Monday, 8 August 2011

SUDO

There are ways to improve on the Linux “all-or-nothing” security model.

Root is almost always connected with the global privilege level. In some extraordinary cases (such as special UNIX’es running Mandatory Access Controls) this is not true, but these are rare. The super-user or “root” account (designated universally as UID “0”) includes the capacity to do practically anything on a UNIX system. RBAC (role-based access control) can be implemented to provide for the delegation of administrative tasks (and tools such as “SUDO” or super-user do also provide this capability). RBAC provides the ability to create roles. Roles, if configured correctly, greatly limit the need to use the root user privilege. RBAC both limits the use of the “su” command and the number of users who have access to the root account. Tools such as SUDO successfully provide similar types of control, but RBAC is more granular than tools such as SUDO allowing for a far greater number of roles on any individual server. It will come down to the individual situation within any organization as to which particular solution is best.

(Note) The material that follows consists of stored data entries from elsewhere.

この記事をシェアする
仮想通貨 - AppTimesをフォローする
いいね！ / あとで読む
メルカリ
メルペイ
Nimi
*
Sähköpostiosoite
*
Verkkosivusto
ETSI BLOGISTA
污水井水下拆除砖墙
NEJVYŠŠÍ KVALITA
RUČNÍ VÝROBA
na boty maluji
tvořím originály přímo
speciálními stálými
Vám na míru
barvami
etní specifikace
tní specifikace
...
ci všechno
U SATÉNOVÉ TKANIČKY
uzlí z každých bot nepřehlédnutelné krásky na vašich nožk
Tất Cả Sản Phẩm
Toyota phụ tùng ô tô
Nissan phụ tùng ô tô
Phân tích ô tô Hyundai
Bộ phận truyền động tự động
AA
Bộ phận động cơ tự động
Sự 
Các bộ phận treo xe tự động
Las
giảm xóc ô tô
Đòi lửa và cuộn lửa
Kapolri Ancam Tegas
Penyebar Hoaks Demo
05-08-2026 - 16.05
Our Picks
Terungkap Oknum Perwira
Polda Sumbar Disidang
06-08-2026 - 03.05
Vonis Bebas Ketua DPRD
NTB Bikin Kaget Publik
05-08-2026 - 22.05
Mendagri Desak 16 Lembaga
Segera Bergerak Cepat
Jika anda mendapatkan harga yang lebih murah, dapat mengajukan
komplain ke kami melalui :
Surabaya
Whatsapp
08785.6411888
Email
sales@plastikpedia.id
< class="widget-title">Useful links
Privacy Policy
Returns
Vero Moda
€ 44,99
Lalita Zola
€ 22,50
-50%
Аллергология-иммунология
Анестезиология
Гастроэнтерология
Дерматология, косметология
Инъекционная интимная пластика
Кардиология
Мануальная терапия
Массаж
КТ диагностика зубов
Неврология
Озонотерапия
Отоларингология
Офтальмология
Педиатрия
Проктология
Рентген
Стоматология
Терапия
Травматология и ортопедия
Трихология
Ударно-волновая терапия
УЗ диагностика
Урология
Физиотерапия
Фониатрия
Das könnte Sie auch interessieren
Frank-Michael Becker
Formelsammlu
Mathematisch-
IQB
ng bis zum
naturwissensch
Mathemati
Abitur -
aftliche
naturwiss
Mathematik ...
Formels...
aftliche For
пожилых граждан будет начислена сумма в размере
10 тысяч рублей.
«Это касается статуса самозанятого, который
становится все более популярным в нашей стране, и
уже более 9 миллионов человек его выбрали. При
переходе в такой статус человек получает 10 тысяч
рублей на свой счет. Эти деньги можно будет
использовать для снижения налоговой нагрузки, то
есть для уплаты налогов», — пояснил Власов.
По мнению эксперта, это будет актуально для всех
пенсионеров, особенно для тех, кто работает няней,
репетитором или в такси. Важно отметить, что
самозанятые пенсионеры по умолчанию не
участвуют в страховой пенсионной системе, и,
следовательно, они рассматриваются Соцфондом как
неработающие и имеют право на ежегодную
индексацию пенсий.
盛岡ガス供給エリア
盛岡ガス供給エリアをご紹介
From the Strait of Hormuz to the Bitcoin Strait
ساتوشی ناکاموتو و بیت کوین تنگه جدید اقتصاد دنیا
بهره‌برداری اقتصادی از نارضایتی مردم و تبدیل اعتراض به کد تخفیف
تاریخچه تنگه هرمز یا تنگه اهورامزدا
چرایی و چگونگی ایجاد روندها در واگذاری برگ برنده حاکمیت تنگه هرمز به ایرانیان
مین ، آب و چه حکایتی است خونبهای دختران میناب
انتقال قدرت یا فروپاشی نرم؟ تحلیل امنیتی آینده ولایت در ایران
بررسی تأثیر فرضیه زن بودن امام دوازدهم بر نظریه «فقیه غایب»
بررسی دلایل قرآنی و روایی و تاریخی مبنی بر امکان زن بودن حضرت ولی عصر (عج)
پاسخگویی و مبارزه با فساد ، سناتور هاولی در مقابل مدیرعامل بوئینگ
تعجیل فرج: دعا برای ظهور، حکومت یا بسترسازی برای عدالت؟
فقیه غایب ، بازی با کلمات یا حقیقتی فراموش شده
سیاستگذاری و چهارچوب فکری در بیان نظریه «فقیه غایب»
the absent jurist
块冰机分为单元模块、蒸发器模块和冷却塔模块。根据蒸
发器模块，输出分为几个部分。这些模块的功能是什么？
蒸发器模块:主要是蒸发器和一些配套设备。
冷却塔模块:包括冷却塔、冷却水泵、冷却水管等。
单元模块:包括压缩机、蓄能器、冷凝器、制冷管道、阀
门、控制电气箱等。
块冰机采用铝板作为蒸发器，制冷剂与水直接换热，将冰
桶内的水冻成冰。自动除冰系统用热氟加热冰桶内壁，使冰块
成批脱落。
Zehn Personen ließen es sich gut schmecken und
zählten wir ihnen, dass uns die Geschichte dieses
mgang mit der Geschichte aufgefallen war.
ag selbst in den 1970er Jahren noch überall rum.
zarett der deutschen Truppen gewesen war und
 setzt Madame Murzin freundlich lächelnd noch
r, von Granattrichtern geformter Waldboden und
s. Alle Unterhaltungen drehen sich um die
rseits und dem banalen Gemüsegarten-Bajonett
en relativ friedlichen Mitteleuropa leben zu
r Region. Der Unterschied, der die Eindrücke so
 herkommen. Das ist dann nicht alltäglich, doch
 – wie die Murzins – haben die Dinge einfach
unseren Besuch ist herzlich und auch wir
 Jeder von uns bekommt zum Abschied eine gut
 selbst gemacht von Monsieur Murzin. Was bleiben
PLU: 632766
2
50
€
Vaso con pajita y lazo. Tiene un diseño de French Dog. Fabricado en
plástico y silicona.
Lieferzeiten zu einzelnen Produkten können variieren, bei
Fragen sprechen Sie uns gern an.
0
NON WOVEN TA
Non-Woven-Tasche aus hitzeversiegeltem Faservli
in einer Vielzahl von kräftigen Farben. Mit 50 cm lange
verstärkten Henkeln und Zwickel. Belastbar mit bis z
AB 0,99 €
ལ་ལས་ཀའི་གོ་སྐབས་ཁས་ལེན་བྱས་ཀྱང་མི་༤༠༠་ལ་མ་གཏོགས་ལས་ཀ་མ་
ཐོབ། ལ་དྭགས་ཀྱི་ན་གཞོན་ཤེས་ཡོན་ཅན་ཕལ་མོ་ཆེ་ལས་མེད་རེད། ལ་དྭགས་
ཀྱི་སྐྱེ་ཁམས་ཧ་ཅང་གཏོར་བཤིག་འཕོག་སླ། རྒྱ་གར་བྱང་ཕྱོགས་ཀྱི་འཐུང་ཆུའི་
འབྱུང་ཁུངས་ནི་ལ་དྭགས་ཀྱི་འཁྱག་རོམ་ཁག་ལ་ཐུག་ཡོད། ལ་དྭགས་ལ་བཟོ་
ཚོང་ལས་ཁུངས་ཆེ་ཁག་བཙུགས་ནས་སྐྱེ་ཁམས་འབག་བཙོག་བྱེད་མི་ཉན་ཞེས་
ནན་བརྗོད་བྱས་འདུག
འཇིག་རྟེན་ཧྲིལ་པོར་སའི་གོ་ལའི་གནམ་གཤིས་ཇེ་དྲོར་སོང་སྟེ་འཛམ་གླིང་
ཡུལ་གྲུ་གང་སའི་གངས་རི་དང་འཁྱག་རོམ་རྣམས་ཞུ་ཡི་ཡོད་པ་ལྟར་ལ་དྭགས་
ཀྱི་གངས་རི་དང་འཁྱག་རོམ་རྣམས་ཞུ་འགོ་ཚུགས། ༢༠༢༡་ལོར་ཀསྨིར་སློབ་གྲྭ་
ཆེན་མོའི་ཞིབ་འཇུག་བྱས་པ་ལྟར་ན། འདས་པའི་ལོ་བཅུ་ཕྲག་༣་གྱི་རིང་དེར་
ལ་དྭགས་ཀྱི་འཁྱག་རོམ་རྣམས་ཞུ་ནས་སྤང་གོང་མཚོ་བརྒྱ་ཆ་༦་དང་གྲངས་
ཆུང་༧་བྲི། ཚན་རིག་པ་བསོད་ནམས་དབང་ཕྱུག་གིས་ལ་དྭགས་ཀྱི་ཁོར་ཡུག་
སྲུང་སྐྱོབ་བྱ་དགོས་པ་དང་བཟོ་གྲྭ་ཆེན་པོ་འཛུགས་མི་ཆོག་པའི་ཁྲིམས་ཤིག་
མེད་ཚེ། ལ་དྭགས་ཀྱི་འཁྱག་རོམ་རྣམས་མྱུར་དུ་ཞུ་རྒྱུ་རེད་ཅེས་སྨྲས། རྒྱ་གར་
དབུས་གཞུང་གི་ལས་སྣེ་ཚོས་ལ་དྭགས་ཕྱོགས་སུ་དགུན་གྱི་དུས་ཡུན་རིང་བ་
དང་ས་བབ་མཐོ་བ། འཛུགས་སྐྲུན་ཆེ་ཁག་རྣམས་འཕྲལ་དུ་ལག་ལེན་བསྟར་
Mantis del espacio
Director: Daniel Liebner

For now, sudo is a simple free tool that will allow us to create a good level of control over what the users on a Linux system can access.

Basically, you do not want to have to give all your users the root password and hope for the best. The simple answer for this is “sudo.”

The purpose of sudo is to allow users to run selected (or all) commands with privilege and enhanced logging. When configured, users use their own password and not the root password.

More, the Administrator (root usually) can setup separate groups of commands and access to the system for different users and groups.

You never need to issue the root password to the users!
On top of this, a user who runs an Unauthorised command can be set such that an alert will be issued. This could be an email for instance.

Sudo solves three primary issues in Linux. These are:

  1. Least Privilege
  2. Accountability
  3. Termination
We can restrict users to only have access to a part of the operating system where they have a need. More, we can log what is done and also alert to when users try to exceed their privilege.

Finally, when a user leaves, as they do not have the root password, there is no need to run about changing password on systems, just lock or alter the individual users account (and believe me, it can be a real pain to change root passwords).

There are methods that can be used to bypass sudo (such as a vi shell break) but these are beyond today’s post.

The access restrictions and  alerting are configured using the "/etc/sudoers" file:

In coming days, I will load a few examples on how to configure this file and how to user SUDO to restrict access to key files.


See the following page for some more information on the command:
http://linux.about.com/od/commands/l/blcmdl8_sudo.htm

2 comments:

M. Ferreira said...

Sudo will never go away. I use it 30x a day, and as long as I stay detail-oriented about what I'm doing, everything is fine. I do work in a heavily regulated industry though, so for those systems that I need to interact with that are part of our compliance control loop, we work through PowerBroker Servers, which is basically an enterprise sudo replacement.

Sudo shouldn't be feared, just used with caution - by pros.

M. Ferreira said...

Sudo will never go away. I use it 30x a day, and as long as I stay detail-oriented about what I'm doing, everything is fine. I do work in a heavily regulated industry though, so for those systems that I need to interact with that are part of our compliance control loop, we work through PowerBroker Servers, which is basically an enterprise sudo replacement.

Sudo shouldn't be feared, just used with caution - by pros.